Chinese American youth counselor

Xiaofei "Eddy" Zheng (鄭小飛; born May 29, 1969) is a Chinese American youth counselor in Oakland, California. His decade-long attempts to secure release from prison for crimes he committed at the age of 16 and to fight US deportation made his case a cause célèbre in the Asian American community. Following his release, he joined the Community Youth Center of San Francisco, where he seeks to steer at-risk immigrant youth away from crime, and also works with the Asian Prisoner Support Committee to assist released prisoners to reintegrate into society.

In 2017, he founded the nonprofit organization, the New Breath Foundation.

==Early life==
Zheng grew up in Guangzhou in southern China. His father was an officer in the People's Liberation Army for the Guangzhou Military Region, while his mother worked as an accountant for the government.

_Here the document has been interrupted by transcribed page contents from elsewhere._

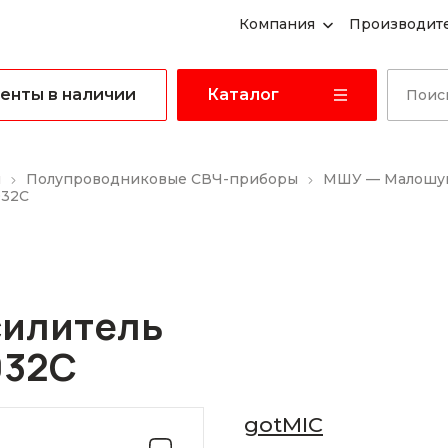
Компания
Производит
енты в наличии
Каталог
ы
Полупроводниковые СВЧ-приборы
МШУ — Малошум
032C
илитель
032C
gotMIC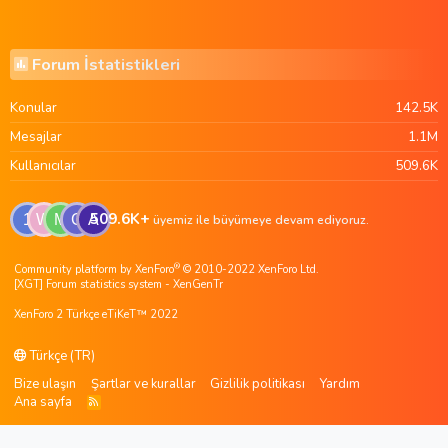
Forum İstatistikleri
Konular
142.5K
Mesajlar
1.1M
Kullanıcılar
509.6K
509.6K+
1
W
M
G
A
üyemiz ile büyümeye devam ediyoruz.
®
Community platform by XenForo
© 2010-2022 XenForo Ltd.
[XGT] Forum statistics system
- XenGenTr
XenForo 2 Türkçe eTiKeT™ 2022
Türkçe (TR)
Bize ulaşın
Şartlar ve kurallar
Gizlilik politikası
Yardım
Ana sayfa
R
S
S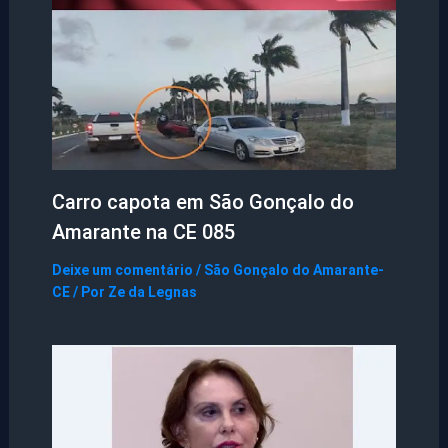
Carro capota em São Gonçalo do
Amarante na CE 085
Deixe um comentário
/
São Gonçalo do Amarante-
CE
/ Por
Ze da Legnas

He was the youngest of three siblings, with an older sister and brother. Zheng immigrated to the United States with his family in 1982. They moved into a one-bedroom apartment in Oakland's Chinatown. His father worked at Burger King, while his mother was a live-in babysitter for another family. He rarely saw his parents and suffered difficulties in school due to his poor English skills. He befriended other Chinese immigrant youths in his school, who began to push him towards crime such as petty shoplifting; Zheng was arrested for stealing a jacket from a Macy's store, and placed under probation.

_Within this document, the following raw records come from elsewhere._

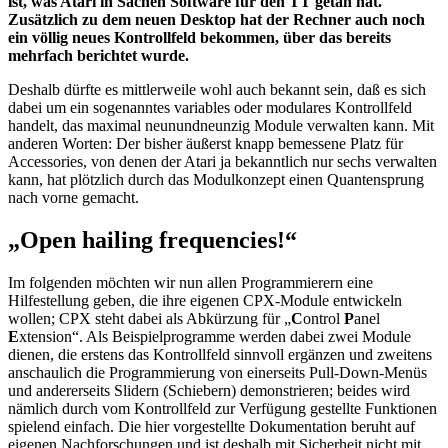
ist, was Atari in Sachen Software für den TT getan hat.
Zusätzlich zu dem neuen Desktop hat der Rechner auch noch
ein völlig neues Kontrollfeld bekommen, über das bereits
mehrfach berichtet wurde.
Deshalb dürfte es mittlerweile wohl auch bekannt sein, daß es sich
dabei um ein sogenanntes variables oder modulares Kontrollfeld
handelt, das maximal neunundneunzig Module verwalten kann. Mit
anderen Worten: Der bisher äußerst knapp bemessene Platz für
Accessories, von denen der Atari ja bekanntlich nur sechs verwalten
kann, hat plötzlich durch das Modulkonzept einen Quantensprung
nach vorne gemacht.
„Open hailing frequencies!“
Im folgenden möchten wir nun allen Programmierern eine
Hilfestellung geben, die ihre eigenen CPX-Module entwickeln
wollen; CPX steht dabei als Abkürzung für „
C
ontrol
P
anel
E
xtension“. Als Beispielprogramme werden dabei zwei Module
dienen, die erstens das Kontrollfeld sinnvoll ergänzen und zweitens
anschaulich die Programmierung von einerseits Pull-Down-Menüs
und andererseits Slidern (Schiebern) demonstrieren; beides wird
nämlich durch vom Kontrollfeld zur Verfügung gestellte Funktionen
spielend einfach. Die hier vorgestellte Dokumentation beruht auf
eigenen Nachforschungen und ist deshalb mit Sicherheit nicht mit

On the evening of January 6, 1986, Zheng and two friends broke into the house of a family who owned several shops in San Francisco's Chinatown by ambushing them with guns as they came home from work. They locked their two children in the bathroom and tied up the husband and wife; they also tore off the wife's clothes and pretended to take pictures of her using a camera with no film in it in an effort to intimidate her and get her to reveal the house's hiding places for valuables. After several hours spent ransacking the house in unsuccessful attempts to find a safe they believed held cash, they forced the wife to drive them to one of the family's stores and unlock it for them so they could also steal goods from there, including expensive Chinese herbal medicines. One accomplice remained at home to watch the husband and the two children. In total, they robbed $34,000 in cash, jewelry, and merchandise. They were caught and arrested almost immediately after the commission of their crime, pulled over by a police officer for driving without headlights on the way back to their victims' house to drop the wife off.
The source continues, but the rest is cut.